══ SOURCE RECORDS ══

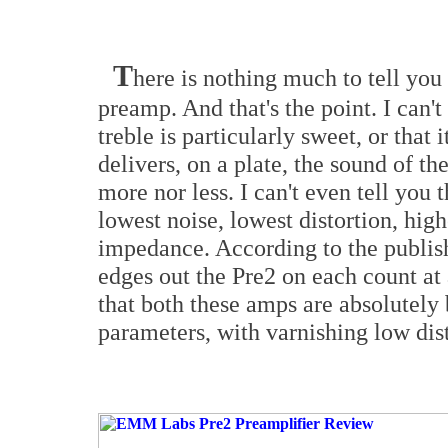
T
here is nothing much to tell you 
preamp. And that's the point. I can't 
treble is particularly sweet, or that
delivers, on a plate, the sound of t
more nor less. I can't even tell you
lowest noise, lowest distortion, hig
impedance. According to the publis
edges out the Pre2 on each count at a
that both these amps are absolutely 
parameters, with varnishing low dist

═══

■ **PROBLEM TO SOLVE**:
Across the records above, show each line containing the word "that".

■ **ANSWER TO THE PROBLEM**:
preamp. And that's the point. I can't 
treble is particularly sweet, or that
that both these amps are absolutely 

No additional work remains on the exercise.